[英]Calculating distances between points using shared memory
I'm trying to calculate the distance (metric weighted) between all points. 我正在尝试计算所有点之间的距离(度量标准加权)。 To get a speed up, I am doing this on gpu and through cuda and numba since I think it's more readable and easier to use.
为了提高速度,我在gpu上以及通过cuda和numba进行此操作,因为我认为它更易读并且更易于使用。
I have two 1d arrays of 1d points and want to calculate the distance between all points in the same array and the distance between all points between both arrays. 我有两个1d点的1d数组,想要计算同一数组中所有点之间的距离以及两个数组之间所有点之间的距离。 I've written two cuda kernels, one just using global memory, which I have verified gives the correct answer using cpu code.
我已经编写了两个cuda内核,一个仅使用全局内存,我已验证它们使用cpu代码给出了正确的答案。 This is it.
就是这个。
@cuda.jit
def gpuSameSample(A,arrSum):
tx = cuda.blockDim.x*cuda.blockIdx.x + cuda.threadIdx.x
temp = A[tx]
tempSum = 0.0
for i in range(tx+1,A.size):
distance = (temp - A[i])**2
tempSum += math.exp(-distance/sigma**2)
arrSum[tx] = tempSum
I am now trying to optimise this further by using shared memory. 我现在正在尝试通过使用共享内存进一步优化此功能。 This is what I have so far.
到目前为止,这就是我所拥有的。
@cuda.jit
def gpuSharedSameSample(A,arrSum):
#my block size is equal to 32
sA = cuda.shared.array(shape=(tpb),dtype=float32)
bpg = cuda.gridDim.x
tx = cuda.threadIdx.x + cuda.blockIdx.x *cuda.blockDim.x
count = len(A)
#loop through block by block
tempSum = 0.0
#myPoint = A[tx]
if(tx < count):
myPoint = A[tx]
for currentBlock in range(bpg):
#load in a block to shared memory
copyIdx = (cuda.threadIdx.x + currentBlock*cuda.blockDim.x)
if(copyIdx < count):
sA[cuda.threadIdx.x] = A[copyIdx]
#syncthreads to ensure copying finishes first
cuda.syncthreads()
if((tx < count)):
for i in range(cuda.threadIdx.x,cuda.blockDim.x):
if(copyIdx != tx):
distance = (myPoint - sA[i])**2
tempSum += math.exp(-distance/sigma**2)
#syncthreads here to avoid race conditions if a thread finishes earlier
#arrSum[tx] += tempSum
cuda.syncthreads()
arrSum[tx] += tempSum
I believe I have been careful about syncing threads but this answer gives an answer which is always too large (by about 5%). 我相信我在同步线程时非常小心,但是这个答案给出的答案总是太大(大约5%)。 I'm guessing there must be some race condition, but as I understand it, each thread writes to a unique index and the
tempSum
variable is local to each thread so there shouldn't be any race condition. 我猜必须有一些竞争条件,但是据我了解,每个线程都会写入一个唯一的索引,并且
tempSum
变量对于每个线程都是本地的,因此不应有任何竞争条件。 I'm quite sure that my for loop conditions are correct. 我非常确定我的for循环条件正确。 Any suggestions would be greatly appreciated.
任何建议将不胜感激。 Thanks.
谢谢。
It's better if you provide a complete code. 最好提供完整的代码。 It should be straightforward to do this with trivial additions to what you have shown - just as I have done below.
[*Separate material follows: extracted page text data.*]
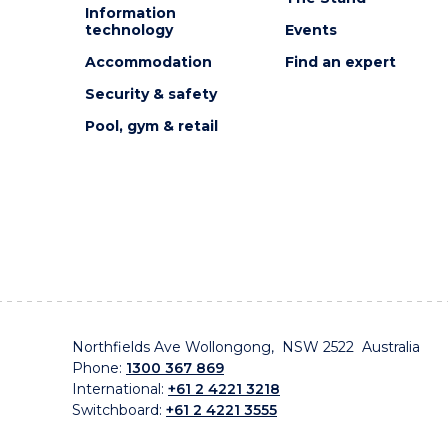
Information
technology
Events
Accommodation
Find an expert
Security & safety
Pool, gym & retail
Northfields Ave Wollongong, NSW 2522 Australia
Phone:
1300 367 869
International:
+61 2 4221 3218
Switchboard:
+61 2 4221 3555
只需对您所显示的内容进行一些琐碎的添加即可轻松做到这一点-就像我在下面所做的那样。 However there are differences between your two realizations even with a restrictive set of assumptions.
但是,即使有一组限制性假设,您的两个实现之间也存在差异。
I will assume that: 我将假设:
I'm also not going to try and comment on whether your shared realization makes sense, ie should be expected to perform better than the non-shared realization. 我也不会尝试评论您的共享实现是否有意义,即应该比非共享实现更好。 That doesn't seem to be the crux of your question, which is why are you getting a numerical difference between the 2 realizations.
这似乎不是您问题的症结所在,这就是为什么您在这两个实现之间得到了数值上的差异。
The primary issue is that your method for selecting which elements to compute the pairwise "distance" in each case is not matching. 主要问题是,每种情况下用于选择计算成对“距离”的元素的方法都不匹配。 In the non-shared realization, for every element
i
in your input data set, you are computing a sum of distances between i
and every element greater than i
: 在非共享实现中,对于输入数据集中的每个元素
i
,您正在计算i
与每个大于i
元素之间的距离之和:
for i in range(tx+1,A.size):
^^^^^^^^^^^
This selection of items to sum does not match the shared realization: 此总和的项目选择与共享实现不匹配:
for i in range(cuda.threadIdx.x,cuda.blockDim.x):
if(copyIdx != tx):
There are several issues here, but it should be plainly evident that for each block copied in, a given element at position threadIdx.x
is only updating its sum if the target element within the block (of data) is greater than that index. 这里有几个问题,但是很明显,对于复制的每个块,仅当(数据块中)目标元素大于该索引时,位置
threadIdx.x
处的给定元素才会更新其和。 That means as you go through the total data set block-wise, you will be skipping elements in each block . 这意味着,当您逐块浏览整个数据集时,您将跳过每个块中的元素。 That could not possibly match the non-shared realization.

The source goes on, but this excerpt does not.